日本が陸上国境を持ったのは2カ所。最初の国境が樺太(からふと)(現サハリン、旧名サガレン)におけるロシア帝国との国境で、戦前は内地から国境観光の旅行者が訪れた。ソ連時代は外国人の入島が制限されていたが、今、北の美しい島は気軽に訪問できる。

──廃線探訪が高じてサハリンへ。

戦前のいわゆる外地で日本の鉄道の跡が残っているのはサハリン、台湾、満州。生まれ育った北海道に近く、引き揚げ者の話を聞いたこともあるからサハリンにした、と書きましたが、近いのに実は遠い。

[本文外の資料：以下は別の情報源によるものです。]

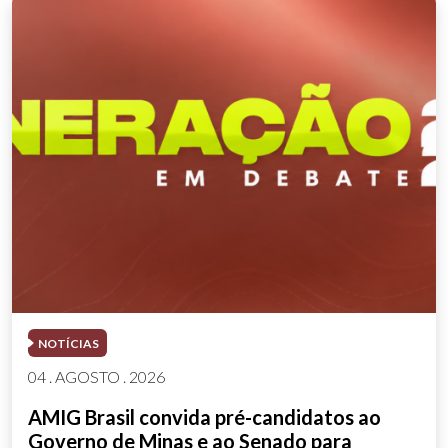
NOTÍCIAS
04 . AGOSTO . 2026
AMIG Brasil convida pré-candidatos ao
Governo de Minas e ao Senado para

サハリンは1990年代まで外国人が入れなかった。日本から見て歴史が断絶していて、感覚的に遠いんです。私は地図も好きなのですが、日本では今のサハリンの詳しい地図を入手するのが難しいし、ネットでも現在の鉄道の様子を知ることができない。行ってみないと何もわからないという面白さがありました。

──意外と広く、夜行列車もある。

面積は北海道と同じくらい。島の南北を走る夜行列車を知らない人も多いでしょう。旧国境の北側の鉄道はソ連が、南側は日本が整備しました。樺太庁が造った線路に、王子製紙が造った線路。国境近くは日本軍が終戦直前に突貫工事で造った軍用路線です。駅名は何回も変わり、重層的な歴史の上を走っているようで近代史的にも面白いですね。